- What the task asks
Search the entries for lines that contain the word "opinie", and report each one found.

- The data
======

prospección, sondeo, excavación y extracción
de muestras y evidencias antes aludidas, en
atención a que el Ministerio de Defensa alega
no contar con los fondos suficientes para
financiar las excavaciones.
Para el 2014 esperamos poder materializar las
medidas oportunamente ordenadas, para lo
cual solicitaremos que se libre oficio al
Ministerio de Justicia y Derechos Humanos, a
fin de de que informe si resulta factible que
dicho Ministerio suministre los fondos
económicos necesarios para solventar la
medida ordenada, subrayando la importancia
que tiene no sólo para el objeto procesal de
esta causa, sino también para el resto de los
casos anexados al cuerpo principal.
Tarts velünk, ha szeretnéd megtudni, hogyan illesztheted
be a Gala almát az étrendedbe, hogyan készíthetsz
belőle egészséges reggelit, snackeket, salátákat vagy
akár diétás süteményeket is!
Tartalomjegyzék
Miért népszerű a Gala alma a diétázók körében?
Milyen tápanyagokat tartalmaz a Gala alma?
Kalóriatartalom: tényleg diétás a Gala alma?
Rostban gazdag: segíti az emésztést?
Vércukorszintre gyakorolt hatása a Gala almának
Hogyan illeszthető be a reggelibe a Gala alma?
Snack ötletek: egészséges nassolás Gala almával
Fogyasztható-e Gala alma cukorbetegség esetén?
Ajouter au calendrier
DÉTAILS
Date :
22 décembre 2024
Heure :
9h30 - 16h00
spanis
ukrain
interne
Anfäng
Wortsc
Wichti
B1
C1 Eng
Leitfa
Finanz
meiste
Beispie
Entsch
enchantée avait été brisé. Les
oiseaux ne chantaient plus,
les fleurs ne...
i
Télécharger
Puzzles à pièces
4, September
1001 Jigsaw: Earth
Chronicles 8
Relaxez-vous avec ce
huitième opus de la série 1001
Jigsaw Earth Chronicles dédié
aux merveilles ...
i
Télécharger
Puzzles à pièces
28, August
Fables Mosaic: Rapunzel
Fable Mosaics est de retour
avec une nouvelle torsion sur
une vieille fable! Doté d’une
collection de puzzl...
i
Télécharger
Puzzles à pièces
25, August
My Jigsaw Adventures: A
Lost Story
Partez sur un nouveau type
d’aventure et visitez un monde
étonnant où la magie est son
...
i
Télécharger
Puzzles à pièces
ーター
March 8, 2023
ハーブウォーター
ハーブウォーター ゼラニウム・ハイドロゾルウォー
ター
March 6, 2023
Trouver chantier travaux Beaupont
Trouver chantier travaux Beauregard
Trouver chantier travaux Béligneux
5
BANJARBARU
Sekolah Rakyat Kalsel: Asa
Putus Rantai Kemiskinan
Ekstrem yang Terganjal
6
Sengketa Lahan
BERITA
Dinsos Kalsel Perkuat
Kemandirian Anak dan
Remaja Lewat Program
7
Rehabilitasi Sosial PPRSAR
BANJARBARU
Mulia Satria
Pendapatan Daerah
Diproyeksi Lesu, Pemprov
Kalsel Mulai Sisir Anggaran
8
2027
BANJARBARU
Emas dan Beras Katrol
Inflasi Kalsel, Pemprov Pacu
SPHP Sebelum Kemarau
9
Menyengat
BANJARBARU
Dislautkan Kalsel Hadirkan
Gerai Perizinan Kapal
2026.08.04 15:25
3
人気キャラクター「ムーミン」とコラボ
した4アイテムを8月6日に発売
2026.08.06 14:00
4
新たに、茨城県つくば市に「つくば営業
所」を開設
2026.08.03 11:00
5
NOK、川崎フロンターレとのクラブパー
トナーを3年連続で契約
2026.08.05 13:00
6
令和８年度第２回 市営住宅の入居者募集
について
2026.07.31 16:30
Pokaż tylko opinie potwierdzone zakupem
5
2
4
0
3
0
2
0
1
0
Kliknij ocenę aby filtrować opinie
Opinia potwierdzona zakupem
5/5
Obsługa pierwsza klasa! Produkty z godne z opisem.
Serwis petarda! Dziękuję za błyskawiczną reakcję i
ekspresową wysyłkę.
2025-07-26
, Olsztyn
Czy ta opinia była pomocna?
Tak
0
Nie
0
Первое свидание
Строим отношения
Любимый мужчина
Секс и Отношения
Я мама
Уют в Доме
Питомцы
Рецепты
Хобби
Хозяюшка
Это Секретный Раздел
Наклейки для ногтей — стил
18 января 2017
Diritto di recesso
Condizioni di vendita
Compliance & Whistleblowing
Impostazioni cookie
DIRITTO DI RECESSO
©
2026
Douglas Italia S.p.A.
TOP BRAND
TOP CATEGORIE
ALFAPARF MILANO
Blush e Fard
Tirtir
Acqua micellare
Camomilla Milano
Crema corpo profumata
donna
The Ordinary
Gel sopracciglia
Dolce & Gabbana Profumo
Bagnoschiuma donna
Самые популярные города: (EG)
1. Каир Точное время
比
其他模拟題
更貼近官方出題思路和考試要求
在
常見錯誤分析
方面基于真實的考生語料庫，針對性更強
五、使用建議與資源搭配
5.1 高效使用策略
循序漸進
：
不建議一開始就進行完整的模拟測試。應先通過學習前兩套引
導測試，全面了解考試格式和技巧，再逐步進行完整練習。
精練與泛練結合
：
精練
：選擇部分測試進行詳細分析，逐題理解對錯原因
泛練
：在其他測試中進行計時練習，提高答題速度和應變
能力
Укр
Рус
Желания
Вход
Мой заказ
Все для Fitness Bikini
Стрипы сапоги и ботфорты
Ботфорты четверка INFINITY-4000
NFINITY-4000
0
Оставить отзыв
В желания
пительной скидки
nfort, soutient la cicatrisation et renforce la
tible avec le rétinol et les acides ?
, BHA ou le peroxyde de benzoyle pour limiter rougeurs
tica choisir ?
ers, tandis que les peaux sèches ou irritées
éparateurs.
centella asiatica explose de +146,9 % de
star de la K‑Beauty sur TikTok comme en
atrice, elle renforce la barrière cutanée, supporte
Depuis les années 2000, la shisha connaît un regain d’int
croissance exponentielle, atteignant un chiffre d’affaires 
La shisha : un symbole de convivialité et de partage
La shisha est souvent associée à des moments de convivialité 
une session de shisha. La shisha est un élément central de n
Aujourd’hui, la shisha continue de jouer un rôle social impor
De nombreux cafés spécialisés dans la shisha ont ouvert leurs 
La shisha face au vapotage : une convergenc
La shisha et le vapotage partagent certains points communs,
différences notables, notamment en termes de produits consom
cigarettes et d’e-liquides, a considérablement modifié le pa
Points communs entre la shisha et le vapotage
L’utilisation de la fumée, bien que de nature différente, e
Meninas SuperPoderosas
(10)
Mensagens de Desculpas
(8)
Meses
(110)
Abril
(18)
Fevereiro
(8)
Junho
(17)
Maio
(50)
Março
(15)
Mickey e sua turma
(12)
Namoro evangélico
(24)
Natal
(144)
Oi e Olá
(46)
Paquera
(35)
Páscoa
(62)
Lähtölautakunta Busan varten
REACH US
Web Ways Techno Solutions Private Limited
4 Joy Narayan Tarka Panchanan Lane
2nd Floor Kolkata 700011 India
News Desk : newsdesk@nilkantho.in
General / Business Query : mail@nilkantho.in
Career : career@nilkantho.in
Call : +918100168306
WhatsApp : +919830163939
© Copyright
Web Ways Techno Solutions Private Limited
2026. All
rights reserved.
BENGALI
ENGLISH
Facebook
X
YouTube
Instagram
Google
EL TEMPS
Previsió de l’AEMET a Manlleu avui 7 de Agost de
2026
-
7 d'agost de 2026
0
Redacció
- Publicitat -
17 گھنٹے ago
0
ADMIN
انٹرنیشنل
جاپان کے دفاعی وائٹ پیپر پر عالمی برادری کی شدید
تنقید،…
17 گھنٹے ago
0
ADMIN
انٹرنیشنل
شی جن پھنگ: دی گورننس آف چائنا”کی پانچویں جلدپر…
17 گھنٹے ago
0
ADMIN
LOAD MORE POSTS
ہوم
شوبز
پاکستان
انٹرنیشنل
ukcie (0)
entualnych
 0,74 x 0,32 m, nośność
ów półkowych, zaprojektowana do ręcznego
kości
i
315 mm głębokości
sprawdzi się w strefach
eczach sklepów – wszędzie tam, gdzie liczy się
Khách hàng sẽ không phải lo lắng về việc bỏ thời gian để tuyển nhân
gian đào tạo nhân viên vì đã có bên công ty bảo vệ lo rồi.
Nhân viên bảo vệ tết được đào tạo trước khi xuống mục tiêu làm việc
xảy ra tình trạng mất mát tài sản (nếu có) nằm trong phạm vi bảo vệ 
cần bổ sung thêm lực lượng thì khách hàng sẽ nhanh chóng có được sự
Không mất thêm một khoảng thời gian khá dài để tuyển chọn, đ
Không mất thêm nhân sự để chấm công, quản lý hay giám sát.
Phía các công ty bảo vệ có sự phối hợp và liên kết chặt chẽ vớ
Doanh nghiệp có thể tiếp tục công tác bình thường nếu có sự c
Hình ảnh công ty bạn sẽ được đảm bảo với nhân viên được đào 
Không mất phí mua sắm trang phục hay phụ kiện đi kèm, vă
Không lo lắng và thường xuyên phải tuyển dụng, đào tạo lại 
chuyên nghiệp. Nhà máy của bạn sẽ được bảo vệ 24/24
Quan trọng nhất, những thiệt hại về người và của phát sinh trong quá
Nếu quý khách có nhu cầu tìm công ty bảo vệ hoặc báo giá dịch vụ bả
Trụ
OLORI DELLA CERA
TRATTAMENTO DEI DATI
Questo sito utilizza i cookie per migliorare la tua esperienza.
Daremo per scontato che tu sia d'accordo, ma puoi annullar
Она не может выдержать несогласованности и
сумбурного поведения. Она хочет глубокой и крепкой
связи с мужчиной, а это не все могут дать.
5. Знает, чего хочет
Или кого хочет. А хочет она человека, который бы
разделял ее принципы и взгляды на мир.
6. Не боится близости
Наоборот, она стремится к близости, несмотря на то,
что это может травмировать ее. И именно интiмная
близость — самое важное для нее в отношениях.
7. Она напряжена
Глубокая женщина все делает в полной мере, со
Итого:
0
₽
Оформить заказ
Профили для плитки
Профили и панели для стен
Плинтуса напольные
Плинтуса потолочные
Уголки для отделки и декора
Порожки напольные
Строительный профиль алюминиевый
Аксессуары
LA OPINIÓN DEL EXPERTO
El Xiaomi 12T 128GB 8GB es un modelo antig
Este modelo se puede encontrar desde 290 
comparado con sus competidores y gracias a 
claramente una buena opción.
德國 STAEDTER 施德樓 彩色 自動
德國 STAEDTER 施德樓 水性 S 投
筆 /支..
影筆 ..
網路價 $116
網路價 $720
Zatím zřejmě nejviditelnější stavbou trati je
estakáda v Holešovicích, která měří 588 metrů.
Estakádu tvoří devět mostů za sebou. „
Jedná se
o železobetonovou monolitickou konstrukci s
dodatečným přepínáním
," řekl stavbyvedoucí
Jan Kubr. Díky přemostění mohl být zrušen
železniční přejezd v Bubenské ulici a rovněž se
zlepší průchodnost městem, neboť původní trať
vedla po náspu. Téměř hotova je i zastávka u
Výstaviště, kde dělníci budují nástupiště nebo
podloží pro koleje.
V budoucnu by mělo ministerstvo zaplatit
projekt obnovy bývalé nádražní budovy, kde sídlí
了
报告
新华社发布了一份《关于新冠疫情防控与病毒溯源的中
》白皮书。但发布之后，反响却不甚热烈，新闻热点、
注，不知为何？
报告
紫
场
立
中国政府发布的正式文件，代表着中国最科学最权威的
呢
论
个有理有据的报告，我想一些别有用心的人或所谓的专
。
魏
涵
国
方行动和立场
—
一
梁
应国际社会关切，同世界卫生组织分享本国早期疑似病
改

======

- Answer for the task
Pokaż tylko opinie potwierdzone zakupem
Kliknij ocenę aby filtrować opinie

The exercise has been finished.